Entries supplied —
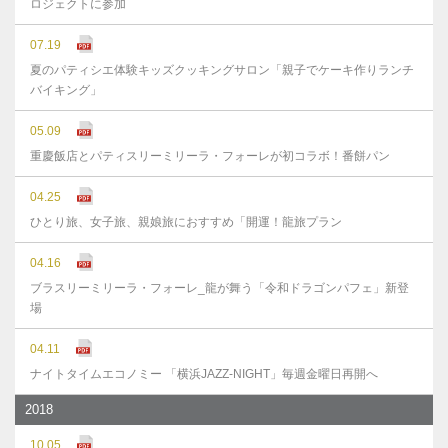
ロジェクトに参加
07.19
夏のパティシエ体験キッズクッキングサロン「親子でケーキ作りランチ
バイキング」
05.09
重慶飯店とパティスリーミリーラ・フォーレが初コラボ！番餅パン
04.25
ひとり旅、女子旅、親娘旅におすすめ「開運！龍旅プラン
04.16
ブラスリーミリーラ・フォーレ_龍が舞う「令和ドラゴンパフェ」新登
場
04.11
ナイトタイムエコノミー 「横浜JAZZ-NIGHT」毎週金曜日再開へ
2018
10.05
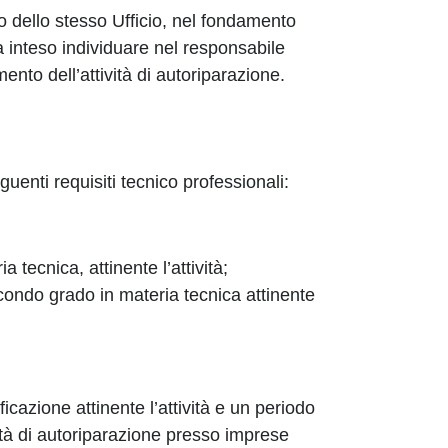
so dello stesso Ufficio, nel fondamento
ha inteso individuare nel responsabile
ento dell’attività di autoriparazione.
enti requisiti tecnico professionali:
 tecnica, attinente l’attività;
condo grado in materia tecnica attinente
ficazione attinente l’attività e un periodo
vità di autoriparazione presso imprese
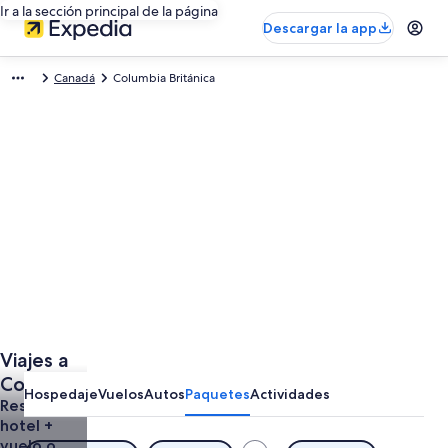
Ir a la sección principal de la página
Descargar la app
Canadá
Columbia Británica
Viajes a
Columbia
Hospedaje
Vuelos
Autos
Paquetes
Actividades
Británica
Reserva un
hotel +
(vuelo y
vuelo o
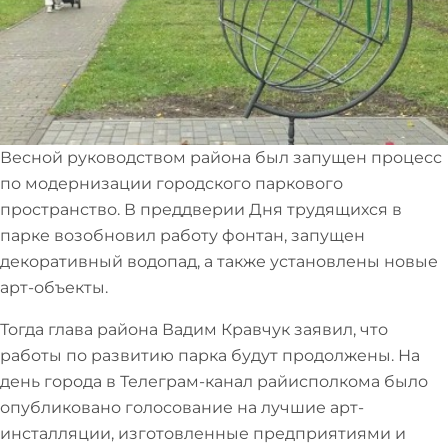
Весной руководством района был запущен процесс
по модернизации городского паркового
пространство. В преддверии Дня трудящихся в
парке возобновил работу фонтан, запущен
декоративный водопад, а также установлены новые
арт-объекты.
Тогда глава района Вадим Кравчук заявил, что
работы по развитию парка будут продолжены. На
день города в Телеграм-канал райисполкома было
опубликовано голосование на лучшие арт-
инсталляции, изготовленные предприятиями и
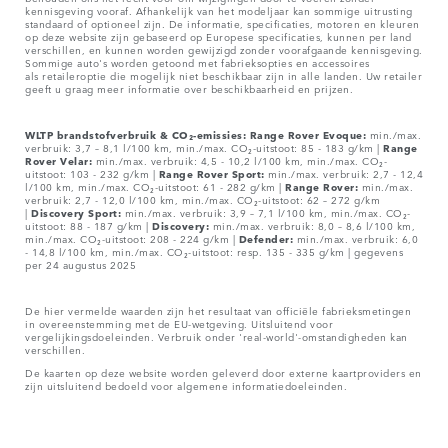
kennisgeving vooraf. Afhankelijk van het modeljaar kan sommige uitrusting
standaard of optioneel zijn. De informatie, specificaties, motoren en kleuren
op deze website zijn gebaseerd op Europese specificaties, kunnen per land
verschillen, en kunnen worden gewijzigd zonder voorafgaande kennisgeving.
Sommige auto's worden getoond met fabrieksopties en accessoires
als retaileroptie die mogelijk niet beschikbaar zijn in alle landen. Uw retailer
geeft u graag meer informatie over beschikbaarheid en prijzen.
WLTP brandstofverbruik & CO₂-emissies: Range Rover Evoque:
min./max.
verbruik: 3,7 – 8,1 l/100 km, min./max. CO₂-uitstoot: 85 - 183 g/km |
Range
Rover Velar:
min./max. verbruik: 4,5 - 10,2 l/100 km, min./max. CO₂-
uitstoot: 103 - 232 g/km |
Range Rover Sport:
min./max. verbruik: 2,7 - 12,4
l/100 km, min./max. CO₂-uitstoot: 61 - 282 g/km |
Range Rover:
min./max.
verbruik: 2,7 - 12,0 l/100 km, min./max. CO₂-uitstoot: 62 – 272 g/km
|
Discovery Sport:
min./max. verbruik: 3,9 – 7,1 l/100 km, min./max. CO₂-
uitstoot: 88 - 187 g/km |
Discovery:
min./max. verbruik: 8,0 – 8,6 l/100 km,
min./max. CO₂-uitstoot: 208 - 224 g/km |
Defender:
min./max. verbruik: 6,0
- 14,8 l/100 km, min./max. CO₂-uitstoot: resp. 135 - 335 g/km | gegevens
per 24 augustus 2025
De hier vermelde waarden zijn het resultaat van officiële fabrieksmetingen
in overeenstemming met de EU-wetgeving. Uitsluitend voor
vergelijkingsdoeleinden. Verbruik onder 'real-world'-omstandigheden kan
verschillen.
De kaarten op deze website worden geleverd door externe kaartproviders en
zijn uitsluitend bedoeld voor algemene informatiedoeleinden.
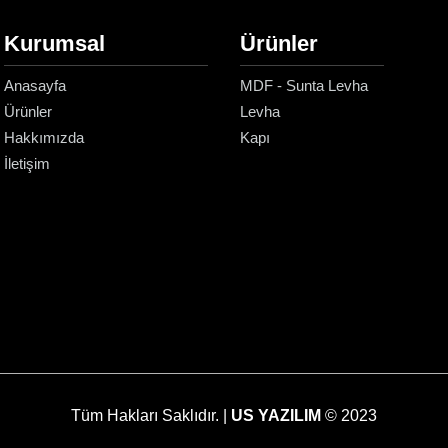
Kurumsal
Ürünler
Anasayfa
MDF - Sunta Levha
Ürünler
Levha
Hakkımızda
Kapı
İletişim
Tüm Hakları Saklıdır. |
US YAZILIM
© 2023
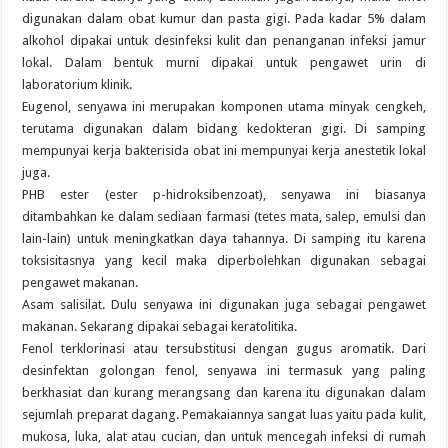
digunakan dalam obat kumur dan pasta gigi. Pada kadar 5% dalam
alkohol dipakai untuk desinfeksi kulit dan penanganan infeksi jamur
lokal. Dalam bentuk murni dipakai untuk pengawet urin di
laboratorium klinik.
Eugenol, senyawa ini merupakan komponen utama minyak cengkeh,
terutama digunakan dalam bidang kedokteran gigi. Di samping
mempunyai kerja bakterisida obat ini mempunyai kerja anestetik lokal
juga.
PHB ester (ester p-hidroksibenzoat), senyawa ini biasanya
ditambahkan ke dalam sediaan farmasi (tetes mata, salep, emulsi dan
lain-lain) untuk meningkatkan daya tahannya. Di samping itu karena
toksisitasnya yang kecil maka diperbolehkan digunakan sebagai
pengawet makanan.
Asam salisilat. Dulu senyawa ini digunakan juga sebagai pengawet
makanan. Sekarang dipakai sebagai keratolitika.
Fenol terklorinasi atau tersubstitusi dengan gugus aromatik. Dari
desinfektan golongan fenol, senyawa ini termasuk yang paling
berkhasiat dan kurang merangsang dan karena itu digunakan dalam
sejumlah preparat dagang. Pemakaiannya sangat luas yaitu pada kulit,
mukosa, luka, alat atau cucian, dan untuk mencegah infeksi di rumah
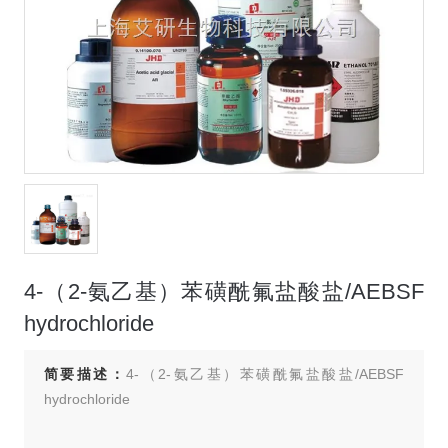
4-（2-氨乙基）苯磺酰氟盐酸盐/AEBSF
hydrochloride
简要描述：
4-（2-氨乙基）苯磺酰氟盐酸盐/AEBSF
hydrochloride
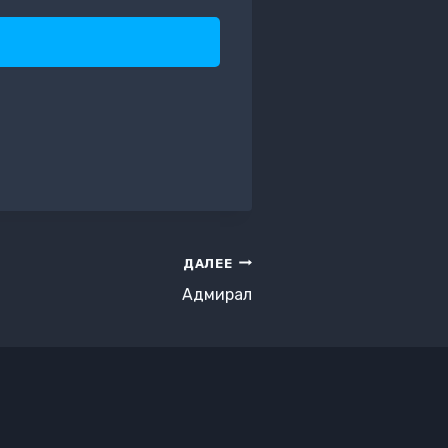
ДАЛЕЕ
Адмирал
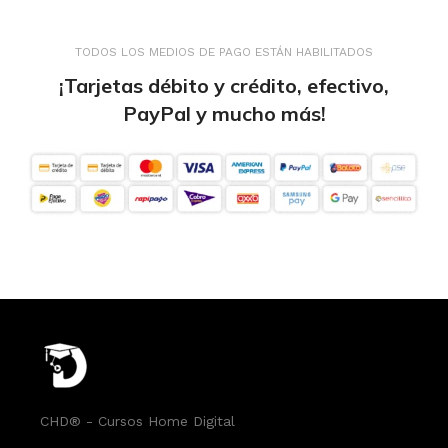
TODOS LOS MEDIOS DE PAGO ESTÁN HABILITADOS
¡Tarjetas débito y crédito, efectivo,
PayPal y mucho más!
CHD® - Cursos Home Digital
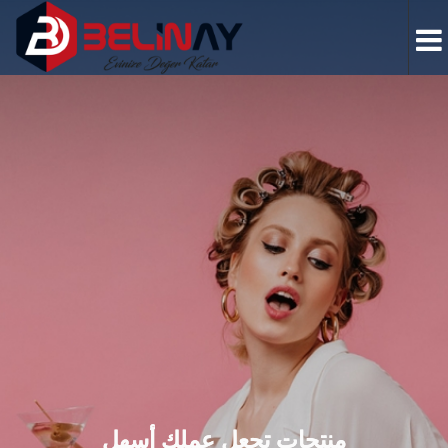
منتجات تجعل عملك أسهل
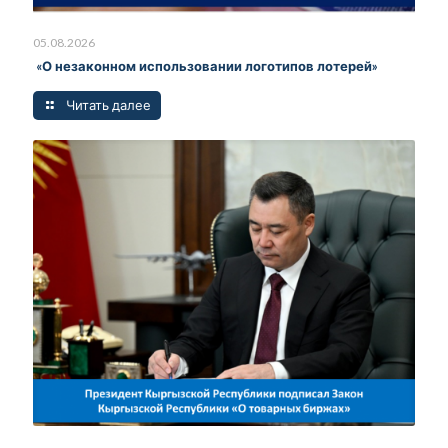
05.08.2026
«О незаконном использовании логотипов лотерей»
Читать далее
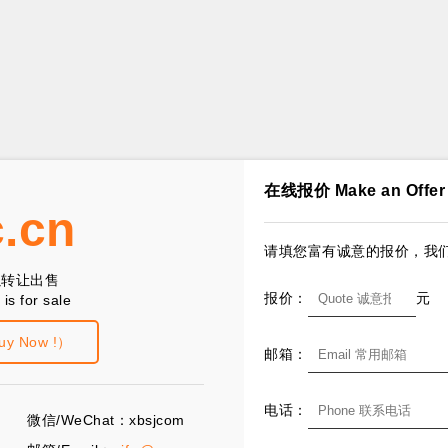
在线报价 Make an Offer
c.cn
请填您富有诚意的报价，我们
以转让出售
报价：
元
is for sale
 Now !）
邮箱：
电话：
微信/WeChat：xbsjcom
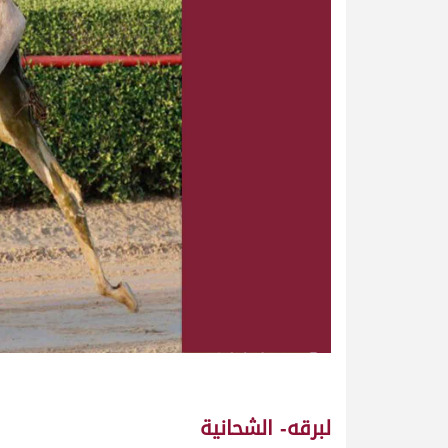
لبرقه- الشحانية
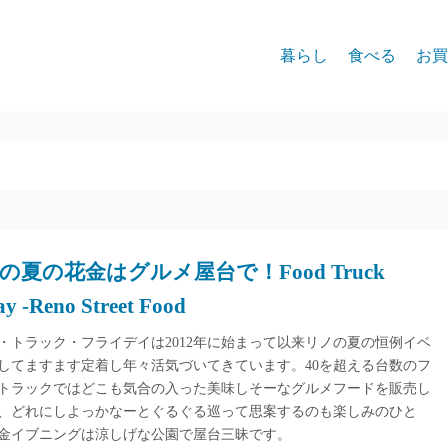
暮らし
食べる
お買
の夏の花金はグルメ屋台で！Food Truck
ay -Reno Street Food
・トラック・フライデイは2012年に始まって以来リノの夏の恒例イベ
してますます定着し年々活気づいてきています。40を超える台数のフ
トラックではどこも気合の入った美味しそーなグルメフードを販売し
、どれにしよっかなーとぐるぐる巡って思案するのも楽しみのひと
金イブニングは涼しげな公園で屋台三昧です。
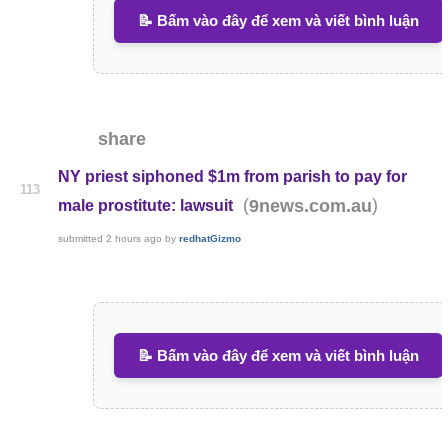
📝 Bấm vào đây để xem và viết bình luận
share
NY priest siphoned $1m from parish to pay for
113
(
)
9news.com.au
male prostitute: lawsuit
submitted
2 hours ago
by
redhatGizmo
📝 Bấm vào đây để xem và viết bình luận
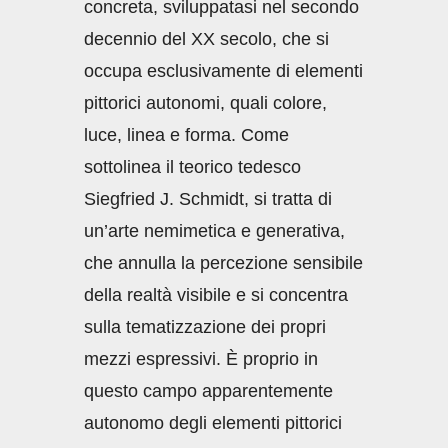
concreta, sviluppatasi nel secondo
decennio del XX secolo, che si
occupa esclusivamente di elementi
pittorici autonomi, quali colore,
luce, linea e forma. Come
sottolinea il teorico tedesco
Siegfried J. Schmidt, si tratta di
un’arte nemimetica e generativa,
che annulla la percezione sensibile
della realtà visibile e si concentra
sulla tematizzazione dei propri
mezzi espressivi. È proprio in
questo campo apparentemente
autonomo degli elementi pittorici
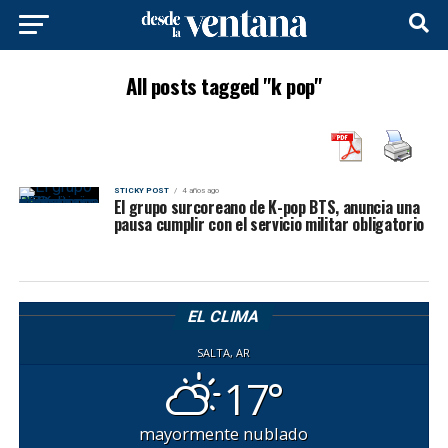
All posts tagged "k pop"
STICKY POST
4 años ago
El grupo surcoreano de K-pop BTS, anuncia una
pausa cumplir con el servicio militar obligatorio
EL CLIMA
SALTA, AR
17°
mayormente nublado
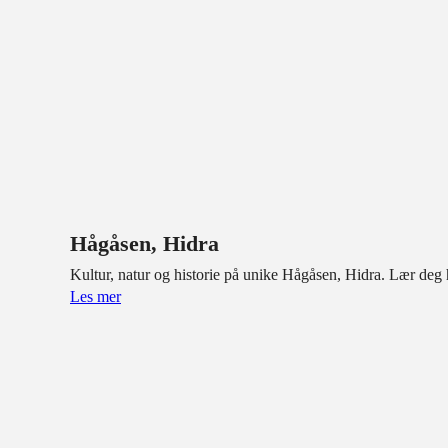
Hågåsen, Hidra
Kultur, natur og historie på unike Hågåsen, Hidra. Lær deg 
Les mer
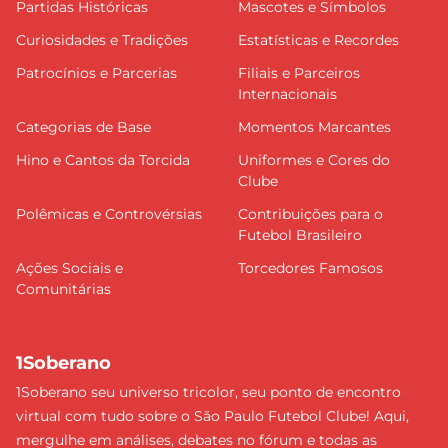
Partidas Históricas
Mascotes e Símbolos
Curiosidades e Tradições
Estatísticas e Recordes
Patrocínios e Parcerias
Filiais e Parceiros
Internacionais
Categorias de Base
Momentos Marcantes
Hino e Cantos da Torcida
Uniformes e Cores do
Clube
Polêmicas e Controvérsias
Contribuições para o
Futebol Brasileiro
Ações Sociais e
Torcedores Famosos
Comunitárias
1Soberano
1Soberano seu universo tricolor, seu ponto de encontro
virtual com tudo sobre o São Paulo Futebol Clube! Aqui,
mergulhe em análises, debates no fórum e todas as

Work instruction — Scan the data above for the string "samping" and copy each line where it appears.

Response box —
terutama digunakan dalam bidang kedokteran gigi. Di samping
lain-lain) untuk meningkatkan daya tahannya. Di samping itu karena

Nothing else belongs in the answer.